A key part of any set of terms and conditions can be exclusion clauses.
Leaving aside the raft of protections for business to consumer contracts, it is important to note that companies must adhere to the requirements contained in the Unfair Contract Terms Act 1977 (UCTA) when drafting or relying on any clauses that attempt to exclude their liability.
A good example would be the recent case of Phoenix Interior Design Ltd v Henley Homes plc and another (2021).
The case concerned a dispute as to whether the goods/services provided by an interior design company to a hotel in Scotland were defective.
While the dispute was being debated, the Buyer retained the balance of the monies owed to the Seller, who then attempted to rely on an exclusion clause.
So what was the clause? It stated;
“The Seller shall be under no liability under the above warranty (or any other warranty, condition or guarantee) if the total price of the Goods has not been paid by the due date for payment”.
The practical effect of the clause means that the Buyer would be deprived of its rights of redress against the Seller for any liability attributable to them, if the Buyer did not first pay the total price of the goods by the due date.
The Buyer therefore argued that such a clause could not be effective under UCTA under the ‘reasonableness’ test. They argued:
- That even though the contract was said to be subject to the terms and conditions “overleaf”, such terms were never attached to the contract. In fact, these were sent separately in hard copy and by email and they argued that these had not been effectively incorporated as part of the contract.

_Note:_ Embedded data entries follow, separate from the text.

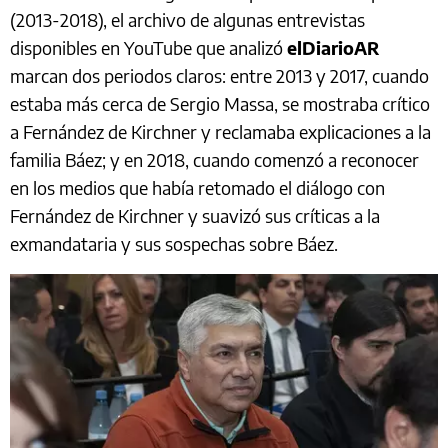
(2013-2018), el archivo de algunas entrevistas
disponibles en YouTube que analizó
elDiarioAR
marcan dos periodos claros: entre 2013 y 2017, cuando
estaba más cerca de Sergio Massa, se mostraba crítico
a Fernández de Kirchner y reclamaba explicaciones a la
familia Báez; y en 2018, cuando comenzó a reconocer
en los medios que había retomado el diálogo con
Fernández de Kirchner y suavizó sus críticas a la
exmandataria y sus sospechas sobre Báez.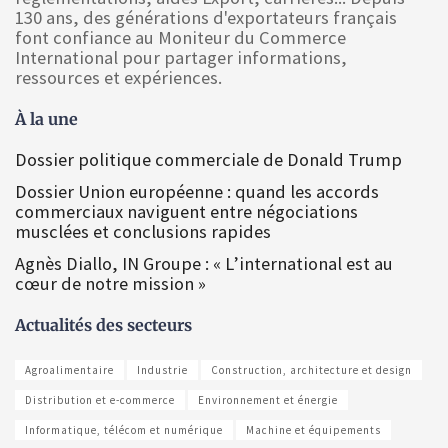
130 ans, des générations d'exportateurs français
font confiance au Moniteur du Commerce
International pour partager informations,
ressources et expériences.
À la une
Dossier politique commerciale de Donald Trump
Dossier Union européenne : quand les accords
commerciaux naviguent entre négociations
musclées et conclusions rapides
Agnès Diallo, IN Groupe : « L’international est au
cœur de notre mission »
Actualités des secteurs
Agroalimentaire
Industrie
Construction, architecture et design
Distribution et e-commerce
Environnement et énergie
Informatique, télécom et numérique
Machine et équipements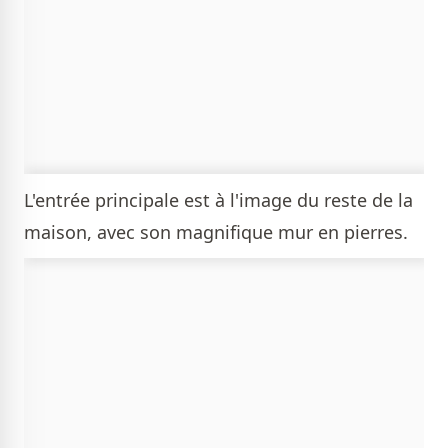
L'entrée principale est à l'image du reste de la
maison, avec son magnifique mur en pierres.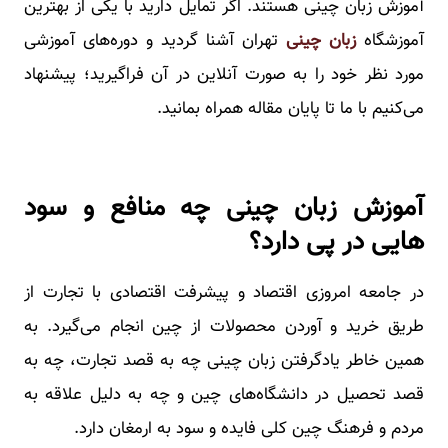
آموزش زبان چینی هستند. اگر تمایل دارید با یکی از بهترین
آموزشگاه
زبان چینی
تهران آشنا گردید و دوره‌های آموزشی
مورد نظر خود را به صورت آنلاین در آن فراگیرید؛ پیشنهاد
می‌کنیم با ما تا پایان مقاله همراه بمانید‌.
آموزش زبان چینی چه منافع و سود
هایی در پی دارد؟
در جامعه امروزی اقتصاد و پیشرفت اقتصادی با تجارت از
طریق خرید و آوردن محصولات از چین انجام می‌گیرد. به
همین خاطر یادگرفتن زبان چینی چه به قصد تجارت، چه به
قصد تحصیل در دانشگاه‌های چین و چه به دلیل علاقه به
مردم و فرهنگ چین کلی فایده و سود به ارمغان دارد.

- That even if the Court found that the terms and conditions had been effectively incorporated (thereby also including the exclusion clause), the exclusion clause itself must fail as it would fall foul of the section 11 reasonableness requirement under UCTA.
The court decided that:
- The terms and conditions had been effectively incorporated into the contract; but
- The exclusion was an unusual clause which was “tucked away in the undergrowth” of detailed terms and conditions and not brought to the buyer’s attention; and
- It was “exorbitant” that the consequences of any slight delay in payment or deduction meant that the Seller was absolved from any liability.
Fundamentally, this case serves as a reminder to parties that when drafting exclusion clauses they ensure that they comply with the requirements set out in UCTA.
So what should be borne in mind when drafting an exclusion clause? Factors to consider are:
- Make sure that any exclusion clause is clearly highlighted to the party it is contracting with and not “tucked away in the undergrowth” of standard terms and conditions;
- Be wary of drafting clauses which are far beyond a market standard – clauses which are “exorbitant” in relation to the ultimate consequences are likely to be ineffective.
Do make sure therefore that any exclusion clauses are not so onerous as to fall foul of UCTA, and that any unusual clauses are not buried in the fine print in the hope of avoiding the other party’s attention.
Any provisions should be clearly visible and any unclear consequences should be clearly highlighted.
Finally, while care needs to be taken when drafting a set of T&C’s as a rule, if both parties are of similar bargaining power such clauses are likely to be heavily negotiated and may therefore be less likely for them to be contested on the basis that they do not adhere to the UCTA reasonableness requirements. In a nutshell, good negotiation can protect provisions from being invalid on the basis that the parties did have the opportunity to consider them.